Things got even worse for SMIC this year. According to Bloomberg, the White House has tacitly tightened its restriction on the supply of U.S. semiconductor equipment to Chinese companies, and any equipment needed for the production of 14-nanometer or smaller chips is barred from export to China. Previously such restrictions only applied to 10-nanometer or lower technology. The updated policy has reportedly already impacted the construction of SMIC’s 12-inch wafer fabs, though the company didn’t make any related disclosures in its latest quarterly report.

To avoid disclosing too much on its advanced manufacturing processes and inviting more U.S. sanctions, SMIC has put revenue data related to its 14-nanometer or less chips under the entry for 28-nanometer or less since 2020 instead of listing it separately. What’s more, it stopped stating revenue for all of its different semiconductor technologies this year, and instead has published revenue figures for its 8-inch and 12-inch wafer fabs, which accounted for 31.7% and 68.3% of its second-quarter revenue, respectively.

Recent market rumors have said that SMIC has developed processes to produce 7-nanometer technology semiconductors using deep ultraviolet lithography (DUV) systems. But the defective product rate is still too high and mass production is still out of reach at the moment.

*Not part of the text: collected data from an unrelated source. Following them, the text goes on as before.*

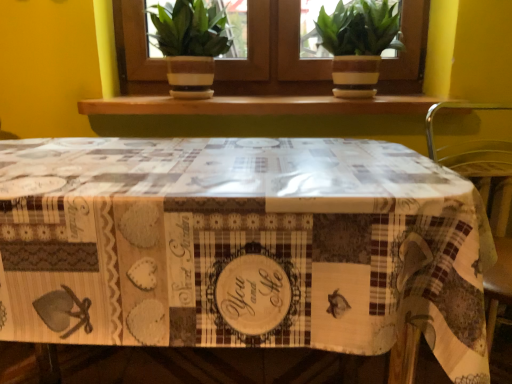 Question: From a real-world perspective, is green matte houseplant at upper center, which is the 1th houseplant from right to left, physically located above or below green leafy plant at upper center?

Choices:
 (A) below
 (B) above

Answer: (A)

Question: Looking at the image, does green matte houseplant at upper center, which is the 2th houseplant from left to right, seem bigger or smaller compared to green leafy plant at upper center?

Choices:
 (A) small
 (B) big

Answer: (B)

Question: Estimate the real-world distances between objects in this image. Which object is farther from the green leafy plant at upper center?

Choices:
 (A) wooden at upper center
 (B) green matte plant at upper center, which appears as the 2th houseplant when viewed from the right
 (C) green matte houseplant at upper center, which is the 2th houseplant from left to right
 (D) printed fabric tablecloth at center
 (E) metallic green chair at right

Answer: (D)

Question: Based on their relative distances, which object is nearer to the green leafy plant at upper center?

Choices:
 (A) green matte houseplant at upper center, which is the 2th houseplant from left to right
 (B) wooden at upper center
 (C) green matte plant at upper center, the first houseplant in the left-to-right sequence
 (D) printed fabric tablecloth at center
 (E) metallic green chair at right

Answer: (A) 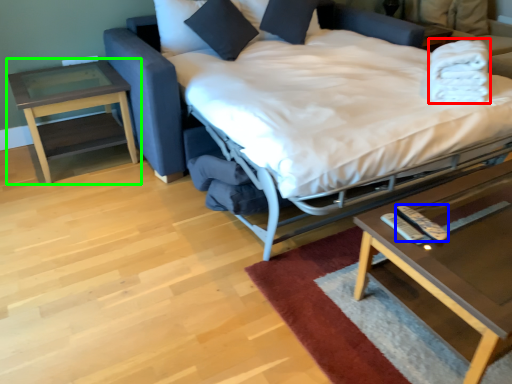 Question: Considering the real-world distances, which object is closest to blanket (highlighted by a red box)? remote (highlighted by a blue box) or table (highlighted by a green box).

Choices:
 (A) remote
 (B) table

Answer: (A) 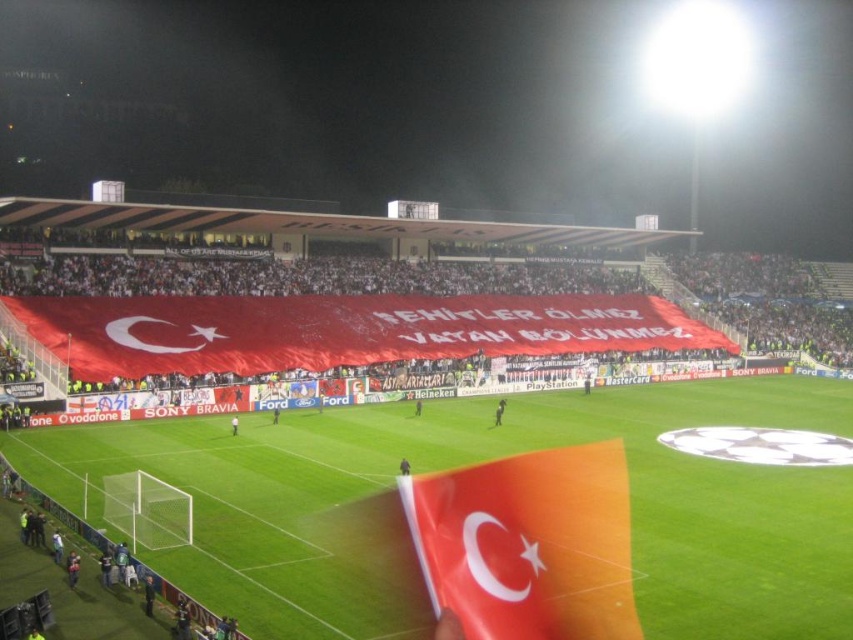 Between dark blue fabric at center and dark green jersey at center, which one is positioned higher?

dark green jersey at center is higher up.

Is dark blue fabric at center further to camera compared to dark green jersey at center?

No.

You are a GUI agent. You are given a task and a screenshot of the screen. Output one action in this format:
    pyautogui.click(x=<x>, y=<y>)
    Task: Click on the dark blue fabric at center
    
    Given the screenshot: What is the action you would take?
    pyautogui.click(x=404, y=467)

Can you confirm if matte orange flag at lower right is positioned below smooth black shirt at center?

Yes.

Does matte orange flag at lower right lie in front of smooth black shirt at center?

Yes.

Which is in front, point (622, 596) or point (496, 422)?

Point (622, 596)

You are a GUI agent. You are given a task and a screenshot of the screen. Output one action in this format:
    pyautogui.click(x=<x>, y=<y>)
    Task: Click on the matte orange flag at lower right
    
    Given the screenshot: What is the action you would take?
    pyautogui.click(x=527, y=544)

Who is lower down, green grass football field at center or dark blue fabric at center?

green grass football field at center is below.

Between point (699, 531) and point (404, 460), which one is positioned in front?

Point (699, 531) is more forward.

The image size is (853, 640). I want to click on green grass football field at center, so click(x=476, y=461).

Identify the location of green grass football field at center. (476, 461). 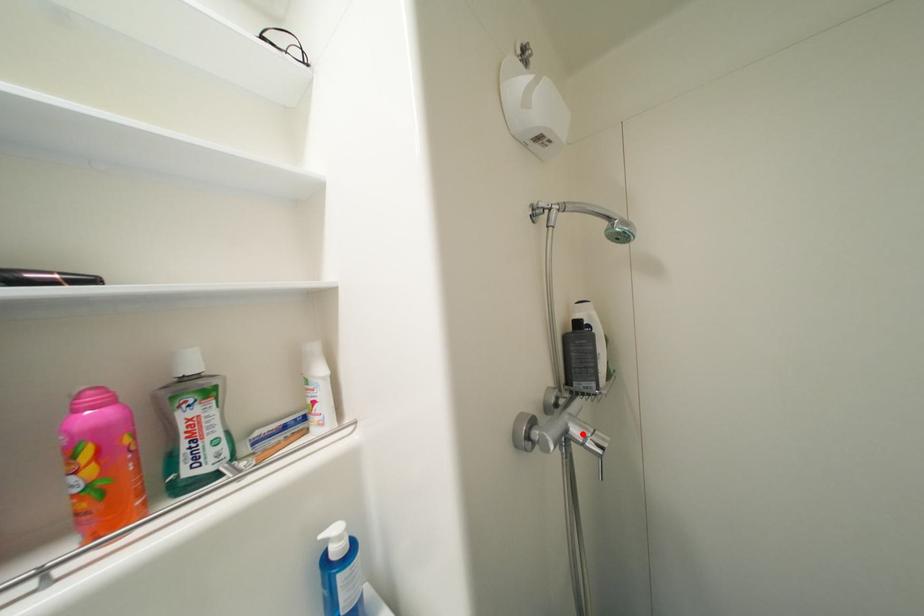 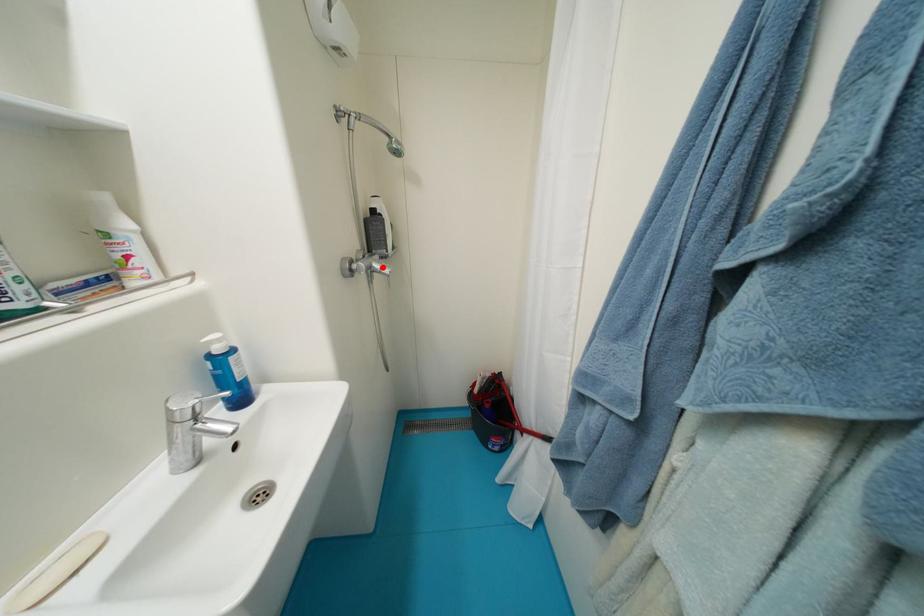 I am providing you with two images of the same scene from different viewpoints. A red point is marked on the first image and another point is marked on the second image. Is the red point in image1 aligned with the point shown in image2?

Yes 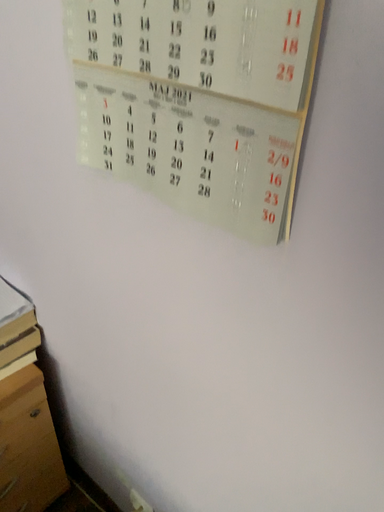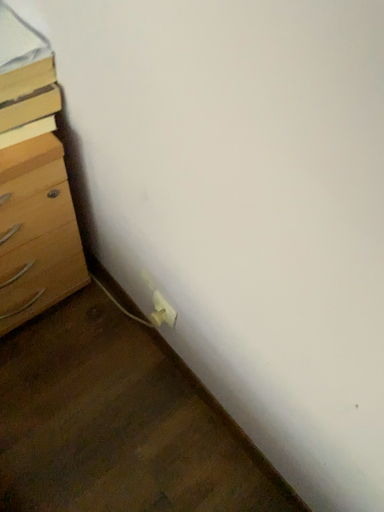 Question: Which way did the camera rotate in the video?

Choices:
 (A) rotated upward
 (B) rotated downward

Answer: (B)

The company may also be maintaining a low profile on its 7-nanometer process due to the potential for conflict with leading global contract chipmaker Taiwan Semiconductor Manufacturing Co. (TSMC, TSM.US; 2330.TW) since the latter was among the first to develop the technology and one of SMIC’s current co-CEOs was once an important member of its research team. Thus, SMIC’s mass production of 7-nanometer semiconductors could open it to IP infringement claims from TSMC.

Trouble inside China

As if its external troubles weren’t enough, SMIC is also facing troubles inside China from a recent anti-corruption drive against some of the massive government-led funds designed to build up the chip sector. The Chinese Central Commission for Discipline Inspection, the Communist Party’s anti-corruption watchdog, noted last month that the general manager of the China Integrated Circuit Industry Investment Fund, Ding Wenwu, was being investigated for corruption. Before that, two top officials of another fund came under similar investigations.

While the battery of investigations don’t implicate chipmakers like SMIC directly, the movement could signal the state might diminish its support for the company and its many peers while trying to overhaul the industry.

Francis Lun, CEO of GEO Securities, believes that with the U.S. intensifying its efforts to contain China’s high-tech development, SMIC’s efforts to upgrade even its more mature processes could face difficulties if Washington tries to contain the company’s development of such older technology.

“In addition, the slowdown in global smartphone sales recently, including in China, has reduced demand for microchips and added to the uncertainties faced by the company, thus it might not be wise to invest in the company now,” Lun said.

Kenny Wen, head of investment strategy at KGI Asia, pointed out two causes of concern for SMIC. First, the industry is undergoing a double-dip downturn, as SMIC management put it. Second, Tudor Brown, co-founder of semiconductor design firm  Arm Ltd., just resigned as one of SMIC’s independent directors. Those two developments have made the market concerned about the company’s prospects and added volatility to its shares, limiting its appeal to investors.

Such investor concerns could be weighing on SMIC’s shares, giving the company a meager forward price-to-earnings (P/E) ratio of just 1.8 times, according to Yahoo Finance. By comparison, TSMC trades at a much higher premium with a ratio of 14.5 times. The valuation disparity also indicates the market is concerned about the huge challenges SMIC is facing both at home and especially from abroad, which may ultimately relegate it to being a maker of lower-tech, lower-margin microchips.